George Day (1764-1830) is the furthest I can reliably go back in my family tree. Probably born in Bengeworth, there is not much known about him before 1805 when he bought Aldington Farm, east of Aldington. In 1806 he acquired the Manor of Aldington, becoming ‘Lord of the Manor’ but leasing it to one William Preedy. He exchanged the farm and land with the Revd. Thomas Williams for land near the Manor, just before the Enclosures Act of 18 October 1808. Two days after the Act came into effect, he sold the Manor (which included much of the village) to James Ashwin for £12,000.

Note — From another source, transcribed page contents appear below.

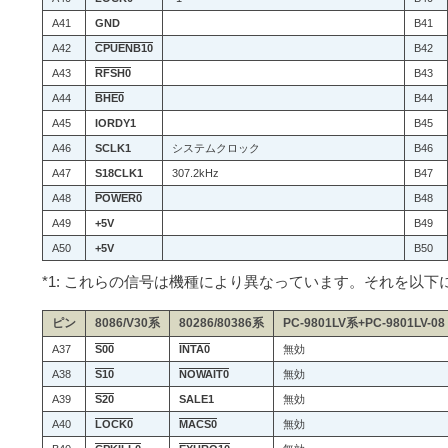
A41
GND
B41
A42
CPUENB10
B42
A43
RFSH0
B43
A44
BHE0
B44
A45
IORDY1
B45
A46
SCLK1
システムクロック
B46
A47
S18CLK1
307.2kHz
B47
A48
POWER0
B48
A49
+5V
B49
A50
+5V
B50
*1: これらの信号は機種により異なっています。それを以下
ピン
8086/V30系
80286/80386系
PC-9801LV系+PC-9801LV-08
A37
S00
INTA0
無効
A38
S10
NOWAIT0
無効
A39
S20
SALE1
無効
A40
LOCK0
MACS0
無効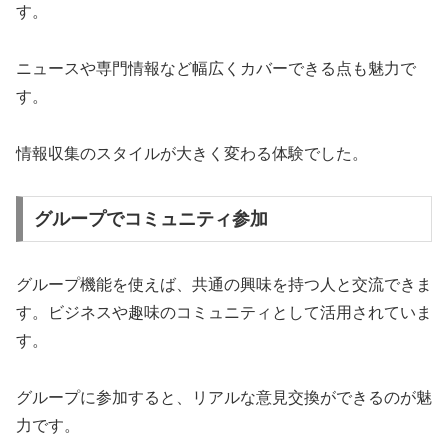
す。
ニュースや専門情報など幅広くカバーできる点も魅力で
す。
情報収集のスタイルが大きく変わる体験でした。
グループでコミュニティ参加
グループ機能を使えば、共通の興味を持つ人と交流できま
す。ビジネスや趣味のコミュニティとして活用されていま
す。
グループに参加すると、リアルな意見交換ができるのが魅
力です。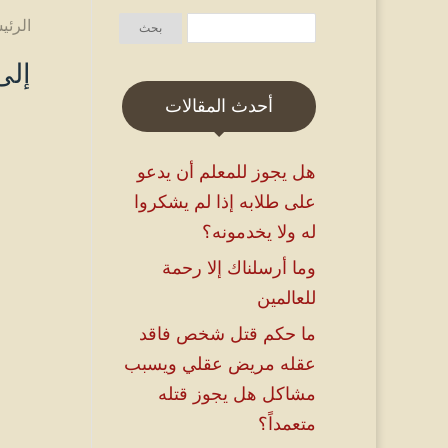
الرئي
إلى
أحدث المقالات
هل يجوز للمعلم أن يدعو
على طلابه إذا لم يشكروا
له ولا يخدمونه؟
وما أرسلناك إلا رحمة
للعالمين
ما حكم قتل شخص فاقد
عقله مريض عقلي ويسبب
مشاكل هل يجوز قتله
متعمداً؟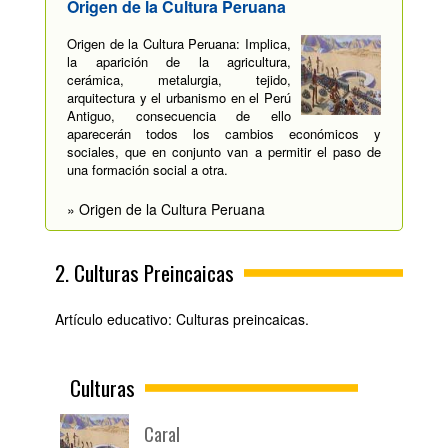
Origen de la Cultura Peruana
Origen de la Cultura Peruana: Implica,
la aparición de la agricultura,
cerámica, metalurgia, tejido,
arquitectura y el urbanismo en el Perú
Antiguo, consecuencia de ello
aparecerán todos los cambios económicos y
sociales, que en conjunto van a permitir el paso de
una formación social a otra.
» Origen de la Cultura Peruana
2. Culturas Preincaicas
Artículo educativo: Culturas preincaicas.
Culturas
Caral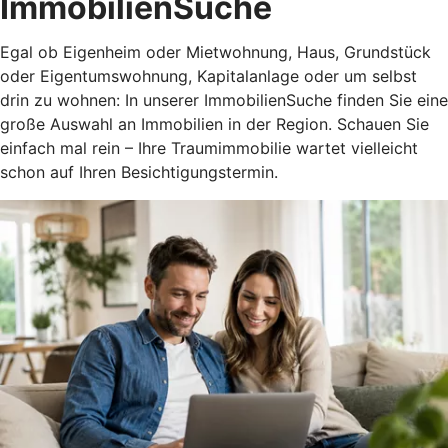
ImmobilienSuche
Egal ob Eigenheim oder Mietwohnung, Haus, Grundstück
oder Eigentumswohnung, Kapitalanlage oder um selbst
drin zu wohnen: In unserer ImmobilienSuche finden Sie eine
große Auswahl an Immobilien in der Region. Schauen Sie
einfach mal rein – Ihre Traumimmobilie wartet vielleicht
schon auf Ihren Besichtigungstermin.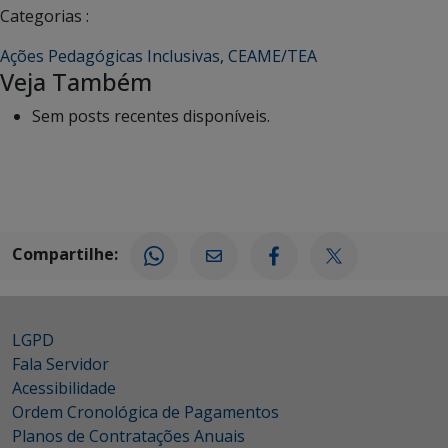
Categorias :
Ações Pedagógicas Inclusivas
,
CEAME/TEA
Veja Também
Sem posts recentes disponíveis.
Compartilhe:
LGPD
Fala Servidor
Acessibilidade
Ordem Cronológica de Pagamentos
Planos de Contratações Anuais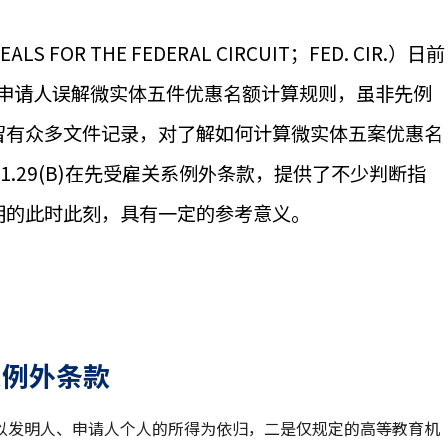
 FOR THE FEDERAL CIRCUIT；FED. CIR.）日前
申请人误解微实体五件优惠名额计算规则，虽非先例
卷留有众多文件记录，对了解如何计算微实体五案优惠名
7 CFR 1.29(B)在先受雇关系例外条款，提供了不少判断指
声明的此时此刻，具有一定的参考意义。
系例外条款
以发明人、申请人个人的所得为依归，二是仅规定的高等教育机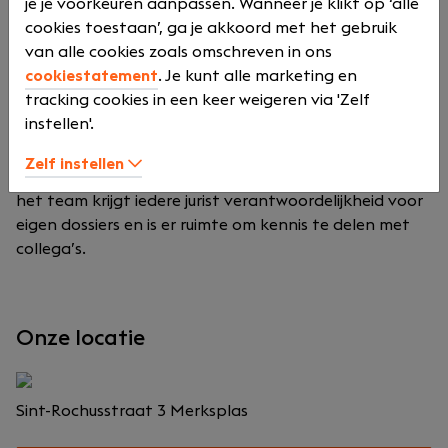
je je voorkeuren aanpassen. Wanneer je klikt op ‘alle
Notariaatkantoor Jan Stoel is een toegankelijk
cookies toestaan’, ga je akkoord met het gebruik
notariskantoor in Merksplas. Het kantoor behandelt
van alle cookies zoals omschreven in ons
dossiers binnen vastgoed, familierecht,
cookiestatement
. Je kunt alle marketing en
vermogensplanning en ondernemingsrecht voor
tracking cookies in een keer weigeren via 'Zelf
particulieren en ondernemers.
instellen'.
Er wordt gewerkt met korte lijnen, duidelijke
Zelf instellen
communicatie en zorgvuldige dossieropvolging. Binnen
het team krijgt iedere jurist verantwoordelijkheid voor
eigen dossiers en is er ruimte om kennis te delen met
collega’s.
Onze locatie
Sint-Rochusstraat 3
Merksplas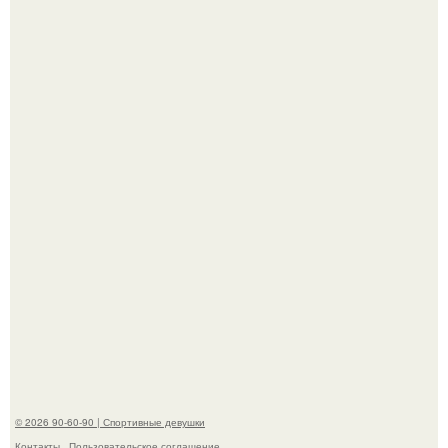
Талант - как и хорошие гены - часто передается по
наследству.
Горяча - Маргарет куолли на съёмках нового клипа
House Tour - актриса не только появилась в кадре, но и
выступила в роли сорежиссёра проекта.
© 2026 90-60-90 | Спортивные девушки
Контакты
Пользовательское соглашение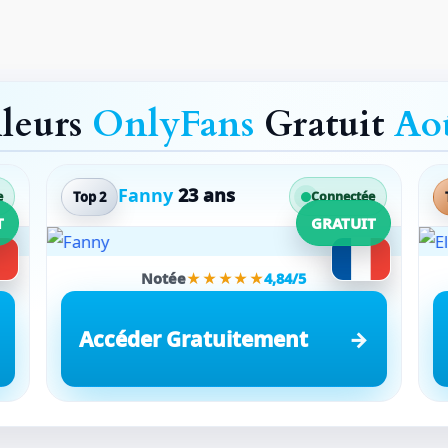
lleurs
OnlyFans
Gratuit
Ao
Fanny
23 ans
Top 2
e
Connectée
T
GRATUIT
Notée
★★★★★
4,84/5
Accéder Gratuitement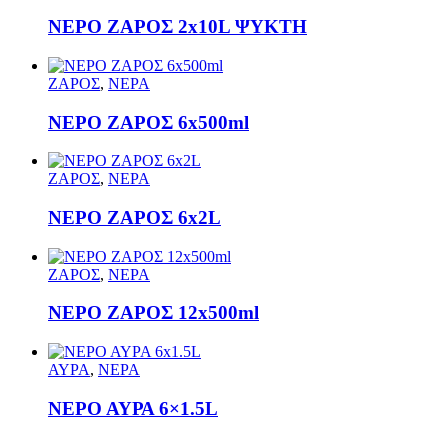
ΝΕΡΟ ΖΑΡΟΣ 2x10L ΨΥΚΤΗ
ΖΑΡΟΣ
,
ΝΕΡΑ
ΝΕΡΟ ΖΑΡΟΣ 6x500ml
ΖΑΡΟΣ
,
ΝΕΡΑ
ΝΕΡΟ ΖΑΡΟΣ 6x2L
ΖΑΡΟΣ
,
ΝΕΡΑ
ΝΕΡΟ ΖΑΡΟΣ 12x500ml
ΑΥΡΑ
,
ΝΕΡΑ
ΝΕΡΟ ΑΥΡΑ 6×1.5L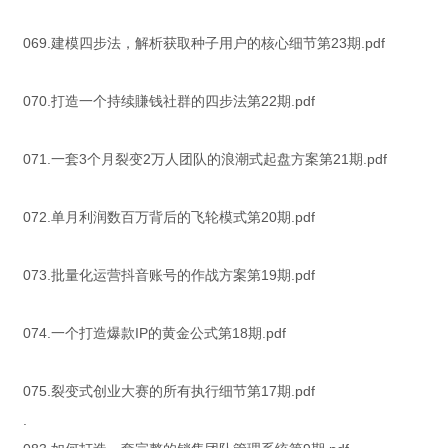
069.建模四步法，解析获取种子用户的核心细节第23期.pdf
070.打造一个持续賺钱社群的四步法第22期.pdf
071.一套3个月裂变2万人团队的浪潮式起盘方案第21期.pdf
072.单月利润数百万背后的飞轮模式第20期.pdf
073.批量化运营抖音账号的作战方案第19期.pdf
074.一个打造爆款IP的黄金公式第18期.pdf
075.裂变式创业大赛的所有执行细节第17期.pdf
.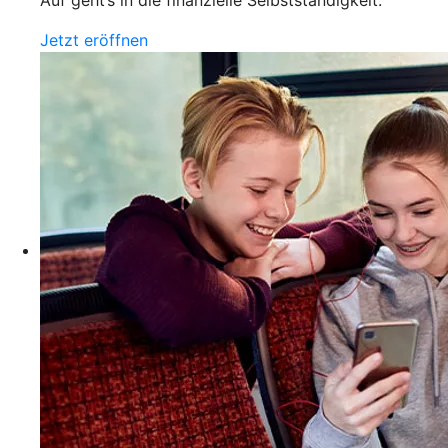
Jetzt eröffnen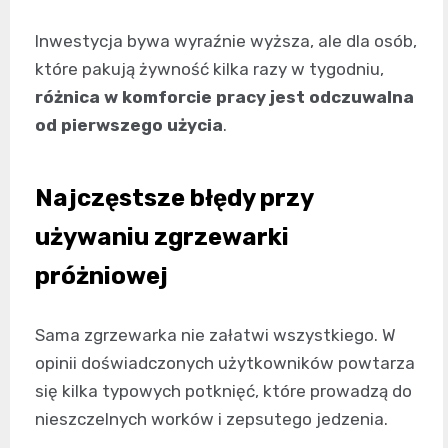
Inwestycja bywa wyraźnie wyższa, ale dla osób,
które pakują żywność kilka razy w tygodniu,
różnica w komforcie pracy jest odczuwalna
od pierwszego użycia
.
Najczęstsze błędy przy
używaniu zgrzewarki
próżniowej
Sama zgrzewarka nie załatwi wszystkiego. W
opinii doświadczonych użytkowników powtarza
się kilka typowych potknięć, które prowadzą do
nieszczelnych worków i zepsutego jedzenia.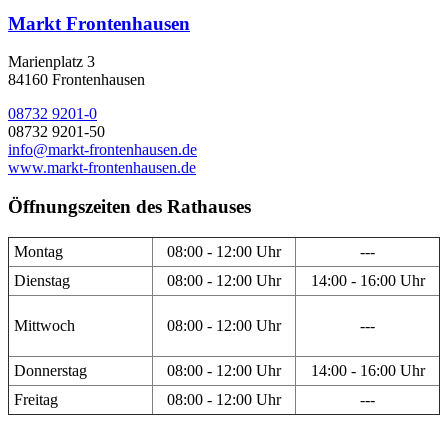
Markt Frontenhausen
Marienplatz 3
84160 Frontenhausen
08732 9201-0
08732 9201-50
info@markt-frontenhausen.de
www.markt-frontenhausen.de
Öffnungszeiten des Rathauses
Montag
08:00 - 12:00 Uhr
---
Dienstag
08:00 - 12:00 Uhr
14:00 - 16:00 Uhr
Mittwoch
08:00 - 12:00 Uhr
---
Donnerstag
08:00 - 12:00 Uhr
14:00 - 16:00 Uhr
Freitag
08:00 - 12:00 Uhr
---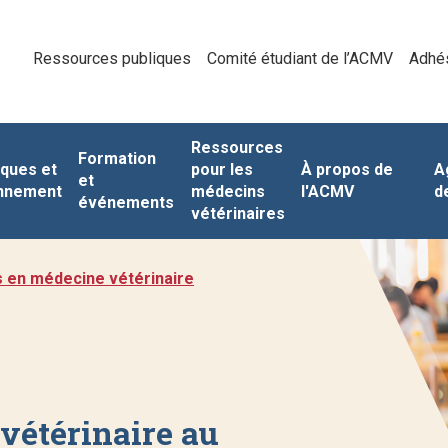
Ressources publiques
Comité étudiant de l’ACMV
Adhé
Ressources
Formation
iques et
pour les
À propos de
A
et
nnement
médecins
l'ACMV
d
événements
vétérinaires
s en médecine vétérinaire
vétérinaire au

The exact date of the building of Prospect House, his home in Bengeworth, is unknown but had to be around the time George sold the Manor at Aldington. He lived there until his death in 1830 when the property was left to one of his sons, William Henry Day. Prospect House is now a Grade II listed building on the Heritage List for England.
George Day was described as a gentleman and a ‘Merchant of Evesham’ and became Mayor there three times, in 1803, 1815 and 1826. His name is on the Mayoral Boards that used to be in Evesham Town Hall. ‘He is said to have speculated considerably and sometimes disastrously in local properties’ (Biggs family history) and a gazette notice of his daughter’s wedding in October 1834 in such newspapers as The Worcester Journal and Worcester Herald refers to him as ‘the Late George Day, Banker.’
In a letter to my grandmother, his granddaughter Louisa describes an oil painting of him thus: ‘He had a fine old face-fresh complexion, white hair, blue eyes and wearing a rich red coat of a satin brocade, maize-coloured waistcoat and stock collar.’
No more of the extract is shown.